■ **What is expected**
From the entries below, return exactly the lines beginning at the one that contains "[ 지금은 우리가 ] 그때 우" and ending at the one that contains "이 이 리뷰를 추천합니다.", both of them included, and only those lines.

■ **Study material**
***
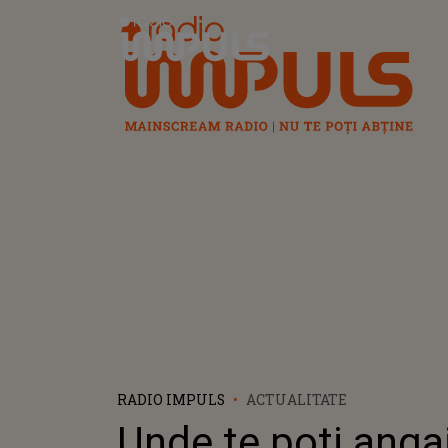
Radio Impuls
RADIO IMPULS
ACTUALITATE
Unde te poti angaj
***
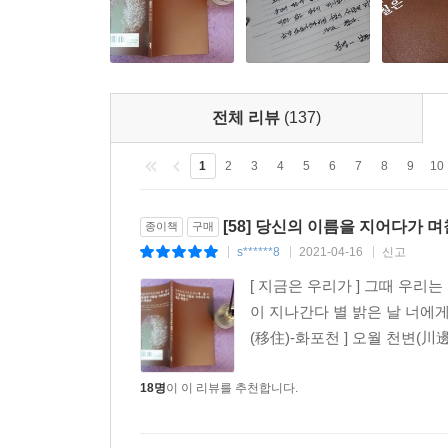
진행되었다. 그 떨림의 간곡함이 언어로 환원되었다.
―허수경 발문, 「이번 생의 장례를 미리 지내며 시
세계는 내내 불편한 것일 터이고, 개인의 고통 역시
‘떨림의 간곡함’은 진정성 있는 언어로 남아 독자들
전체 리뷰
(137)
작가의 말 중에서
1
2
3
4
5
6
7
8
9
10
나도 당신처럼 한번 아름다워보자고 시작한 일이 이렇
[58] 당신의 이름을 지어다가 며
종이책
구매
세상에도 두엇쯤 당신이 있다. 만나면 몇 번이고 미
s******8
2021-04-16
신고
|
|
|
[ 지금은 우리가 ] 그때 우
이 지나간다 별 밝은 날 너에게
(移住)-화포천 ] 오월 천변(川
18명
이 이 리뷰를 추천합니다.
***
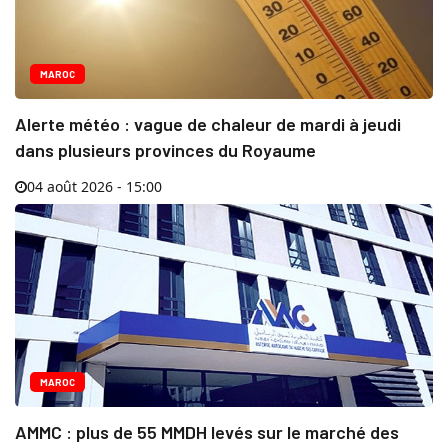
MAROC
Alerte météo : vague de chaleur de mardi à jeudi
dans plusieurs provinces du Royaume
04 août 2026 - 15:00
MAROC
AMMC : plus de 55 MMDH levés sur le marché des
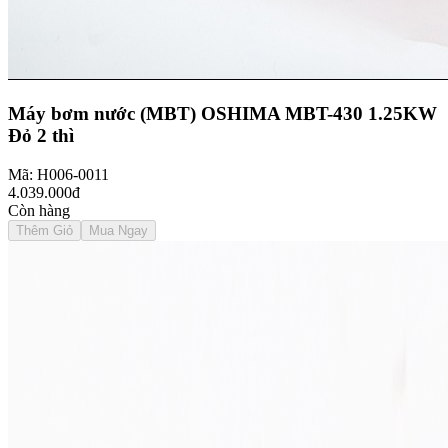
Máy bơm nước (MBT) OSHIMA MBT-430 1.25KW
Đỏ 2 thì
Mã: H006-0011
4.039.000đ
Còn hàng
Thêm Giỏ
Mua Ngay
***
■ **Task output**
[ 지금은 우리가 ] 그때 우
이 지나간다 별 밝은 날 너에게
(移住)-화포천 ] 오월 천변(川
18명
이 이 리뷰를 추천합니다.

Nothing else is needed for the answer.